While this is a competitive strategy game, it’s not cutthroat. You aim to grow your trees in the best position to get sunlight, but as the sun moves during the game, it’s hard to box someone else out completely. This means no one will feel aggrieved at the end of the game.
The biggest draw of this game is that you get to build 3D trees during the game. By the end, you’ll have created a lovely little forest. The gameplay is excellent and engaging – it doesn’t just look good; it plays well too.
This game supports 2 – 4 players, and the playtime is around an hour. It’s suitable for kids over the age of 10.
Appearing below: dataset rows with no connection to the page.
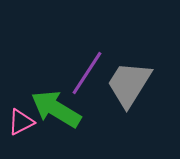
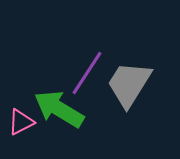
green arrow: moved 3 px right
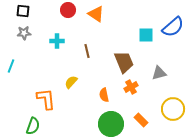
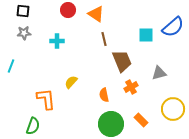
brown line: moved 17 px right, 12 px up
brown trapezoid: moved 2 px left, 1 px up
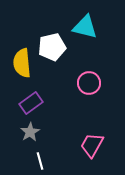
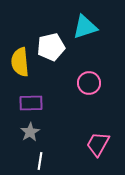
cyan triangle: rotated 32 degrees counterclockwise
white pentagon: moved 1 px left
yellow semicircle: moved 2 px left, 1 px up
purple rectangle: rotated 35 degrees clockwise
pink trapezoid: moved 6 px right, 1 px up
white line: rotated 24 degrees clockwise
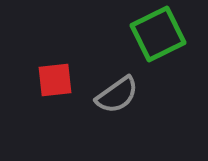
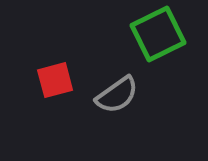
red square: rotated 9 degrees counterclockwise
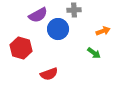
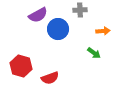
gray cross: moved 6 px right
orange arrow: rotated 16 degrees clockwise
red hexagon: moved 18 px down
red semicircle: moved 1 px right, 4 px down
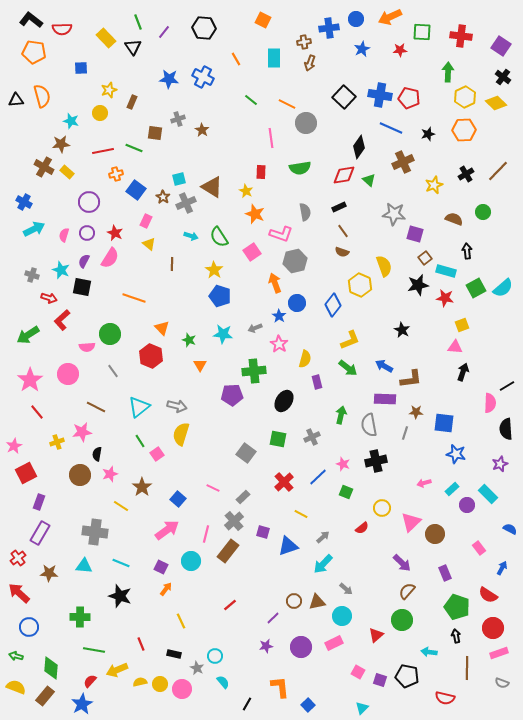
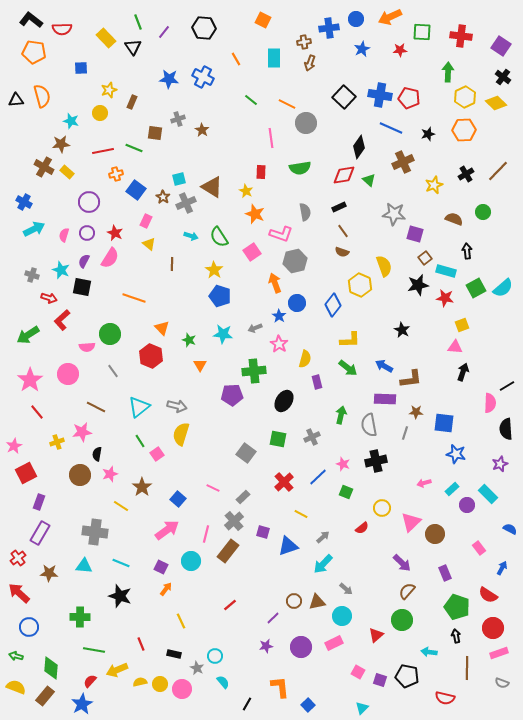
yellow L-shape at (350, 340): rotated 20 degrees clockwise
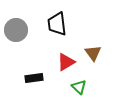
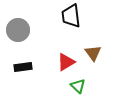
black trapezoid: moved 14 px right, 8 px up
gray circle: moved 2 px right
black rectangle: moved 11 px left, 11 px up
green triangle: moved 1 px left, 1 px up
Best World Building Game – Planet
Planet is a literal world-building game. You have a 3-dimensional world, and on your turn, you get to add a tile to it. Each round, you’re trying to win the animal cards in the middle by having the right habitat combinations.
This game is really attractive because it has a different look to it than other board games. The tiles stick to your core planet using magnets. They attach firmly with a satisfying click. It’s the sort of game that will attract anyone’s attention.
It supports 2 – 4 players. It’s a pretty easy game to learn. The recommended age is 8+, but younger kids can certainly get the basic idea. Developing strategy and forward-thinking means that it can be an interesting and challenging game for players of any age.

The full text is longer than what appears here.